:: THE PROBLEM ::
Please copy each line of the records below that includes the word "ngày".

PROVIDED RECORDS section start

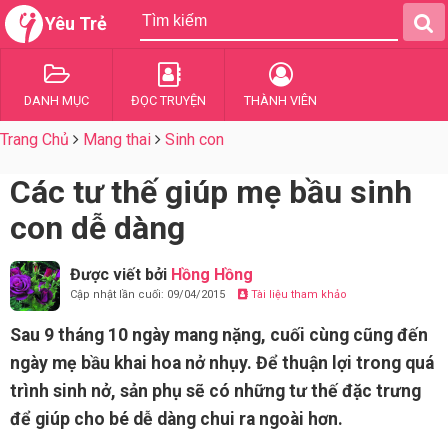
Yêu Trẻ
DANH MỤC
ĐỌC TRUYỆN
THÀNH VIÊN
Trang Chủ
Mang thai
Sinh con
Các tư thế giúp mẹ bầu sinh
con dễ dàng
Được viết bởi
Hồng Hồng
Cập nhật lần cuối: 09/04/2015
Tài liệu tham khảo
Sau 9 tháng 10 ngày mang nặng, cuối cùng cũng đến
ngày mẹ bầu khai hoa nở nhụy. Để thuận lợi trong quá
trình sinh nở, sản phụ sẽ có những tư thế đặc trưng
để giúp cho bé dễ dàng chui ra ngoài hơn.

PROVIDED RECORDS section end

:: SOLUTION TO THE PROBLEM ::
Sau 9 tháng 10 ngày mang nặng, cuối cùng cũng đến
ngày mẹ bầu khai hoa nở nhụy. Để thuận lợi trong quá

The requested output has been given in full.